SST’s fishing line bins reach East London

Collaborating with Kwelera Nature Reserve, Cosy Corner Eco Estate, and the South African National Biodiversity Institute (SANBI) between December last year and the start of 2024, SST installed seven new fishing line bins along the East London coastline.

Encouraging fishermen to use the bins to discard their unwanted fishing lines has proven to be highly effective in stopping this type of plastic waste from polluting our oceans. Littered fishing lines also have devastating effects on marine life, with many coastal birds, crabs, sea turtles, fish and marine mammals injured or killed daily because they get entangled in discarded lines and the hooks attached to them.

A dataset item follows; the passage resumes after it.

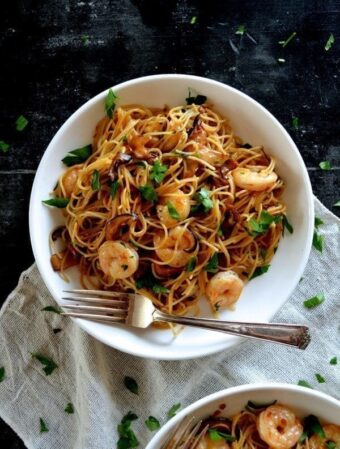 Find the location of a particular element. The width and height of the screenshot is (340, 449). table surface is located at coordinates (80, 59). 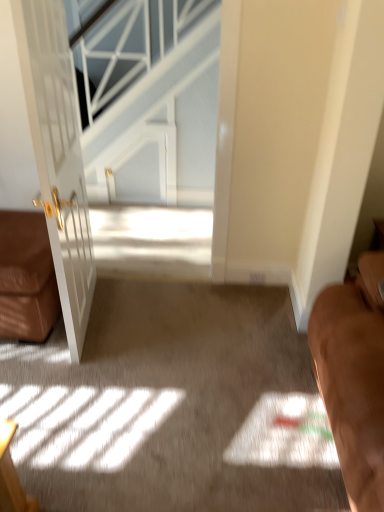 Question: Is white textured glass at upper center next to white glossy door at left?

Since their launch by Dyer Island Conservation Trust in 2010, and with subsequent support from conservation agencies, non-profit organisations and citizens, currently there are close to 200 bins along South Africa’s coast.

Offcuts of PVC piping are used to create these uniquely shaped receptacles that have U-Bend inlets to help prevent the lines from being blown away. They are resistant to the elements and corrosion, which makes them ideal for long-term use on beaches.

SST is responsible for processing all the fishing line litter collected, as well as the maintenance of the eight bins around Nelson Mandela Bay. While we will process the litter from the new bins on the East London coastline, their upkeep and emptying will be handled by Kwelera Nature Reserve and Cosy Corner Eco Estate.

Because these bins are inexpensive and easy to make, we would like to take the opportunity to encourage fishermen and citizen scientists to consider installing them in their areas and especially at popular fishing spots.